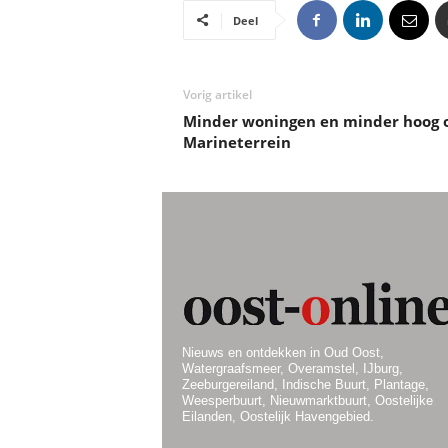
Deel
Vorig artikel
Minder woningen en minder hoog 
Marineterrein
Nieuws en ontdekken in Oud Oost,
Watergraafsmeer, Overamstel, IJburg,
Zeeburgereiland, Indische Buurt, Plantage,
Weesperbuurt, Nieuwmarktbuurt, Oostelijke
Eilanden, Oostelijk Havengebied.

* _EXERCISE BRIEF_: Beginning with the line containing "Nieuws en ontdekken" and ending with the last line of the listing above, return every line exactly and nothing else.

* _REPLY TO THE EXERCISE_:
Nieuws en ontdekken in Oud Oost,
Watergraafsmeer, Overamstel, IJburg,
Zeeburgereiland, Indische Buurt, Plantage,
Weesperbuurt, Nieuwmarktbuurt, Oostelijke
Eilanden, Oostelijk Havengebied.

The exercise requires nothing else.